Nursing Homes, Hospice Dropped From ‘CON’ Repeal
In a victory for nursing-home and hospice groups, a House committee Thursday scaled back a bill aimed at repealing controversial regulations on building health-care facilities.
A change approved by the House Health & Human Services Committee will ensure continuation of the "certificate of need" regulatory process for nursing homes and hospice programs. The bill (HB 7) still includes repealing certificates of need for hospitals — long a priority of House Republican leaders and Gov. Rick Scott.
Groups such the Florida Health Care Association, which represents nursing homes, and the Florida Hospice & Palliative Care Association have argued for weeks that the certificate-of-need, or CON, process is important for their industries and that they should be excluded from the repeal bill.

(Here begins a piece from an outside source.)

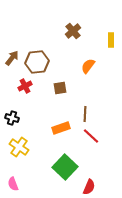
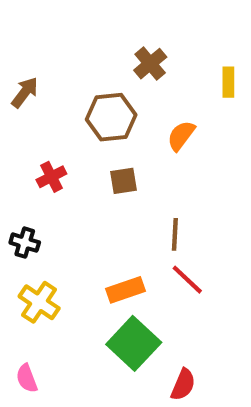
brown arrow: (12, 58) -> (25, 92), moved
brown hexagon: (37, 62) -> (111, 117), moved
orange rectangle: (61, 128) -> (126, 290), moved

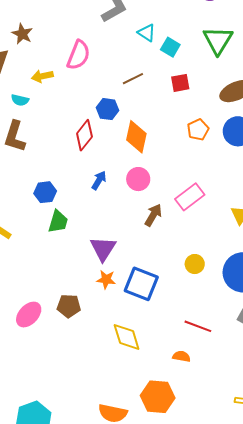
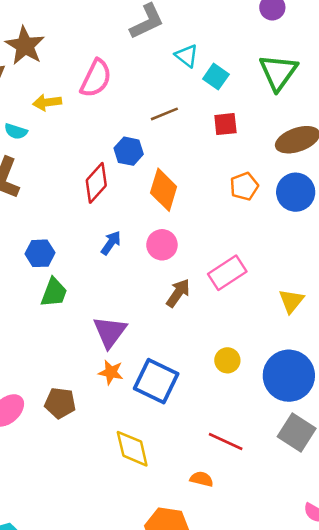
brown star: (22, 34) -> (25, 46), size x1.4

For example, the nursing-home group contended that repealing the regulations on building new facilities would lead to more empty beds in long-established nursing homes, affecting the operations of those homes.

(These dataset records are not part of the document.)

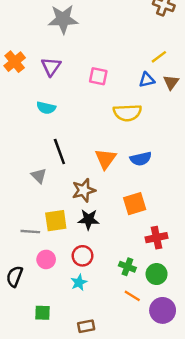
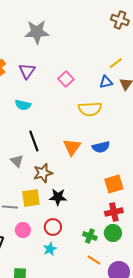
pink square: (98, 76) -> (66, 79), turned 35
brown star: (84, 190) -> (43, 173), moved
orange square: (135, 204) -> (114, 184), moved
green circle: (157, 274) -> (113, 233), moved

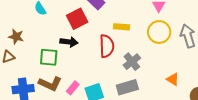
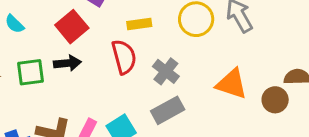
green square: (49, 57) -> (31, 72), moved
orange triangle: (173, 79) -> (232, 84), size x1.6

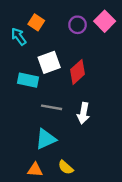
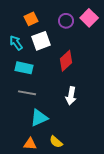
orange square: (36, 22) -> (31, 19), turned 32
cyan arrow: (19, 37) -> (16, 43), moved
white square: (49, 62) -> (41, 41), moved
gray line: (52, 107) -> (27, 93), moved

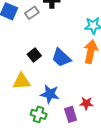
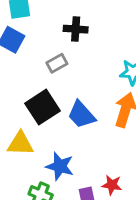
gray rectangle: (32, 13) -> (57, 63), moved
black square: (34, 55) -> (42, 107), size x1.6

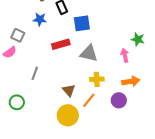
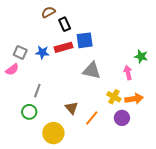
blue star: (40, 19) -> (42, 52), moved
red rectangle: (61, 44) -> (63, 47), moved
yellow cross: (97, 79) -> (114, 97), moved, turned 32
green circle: (17, 102) -> (29, 112), moved
yellow circle: (68, 115) -> (53, 133), moved

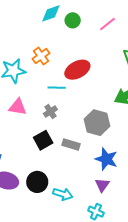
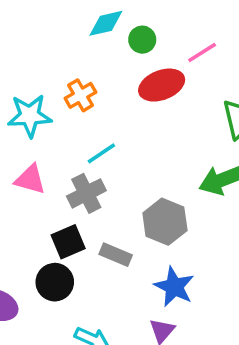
red ellipse: (77, 70) -> (162, 85), moved
cyan line: (57, 88) -> (101, 153), turned -42
gray cross: (50, 111) -> (86, 193), size x1.5
black circle: (37, 182) -> (55, 282), moved

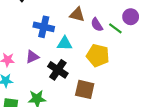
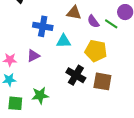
black cross: (58, 70) -> (76, 75), moved
brown square: (85, 89) -> (102, 81), moved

"We've been saying all along that managed growth is important to making sure nursing centers are built in areas where they are most needed," Kristen Knapp, a spokeswoman for the Florida Health Care Association, said after the committee approved the change Thursday.
The decades-old CON process requires hospitals, nursing homes and hospice providers to seek approval from the state Agency for Health Care Administration before they can add new facilities and, at least in some cases, new programs. The process often leads to litigation about whether new facilities should get approval.
Scott and House Republican leaders have focused in recent years on repealing the process for hospitals and expanded the idea to nursing homes and hospice providers during this year's legislative session. After making the change Thursday, the Health & Human Services Committee voted 12-5 to approve repealing certificates of need for hospitals.
Bill sponsor Alex Miller, R-Sarasota, said the regulations on new facilities restrict competition and do not control costs.
Hospital-industry groups have fought a repeal, though they did not speak during Thursday's meeting. In part, they argue that eliminating certificates of need could lead to more hospitals being built in affluent areas, drawing away insured patients from established hospitals, including safety-net hospitals that treat large numbers of uninsured and Medicaid-funded patients.
The Senate has balked in past years at repealing the certificate-of-need process and has not taken up a repeal bill (SB 676) this session.
After the Health & Human Services Committee scaled back the House bill Thursday, Chairman Travis Cummings, R-Orange Park, asked Florida Health Care Association chief lobbyist Bob Asztalos about the nursing-home group's view of the revised bill.
"We love the amendment," Asztalos said, drawing laughs from lobbyists and other people in the committee room.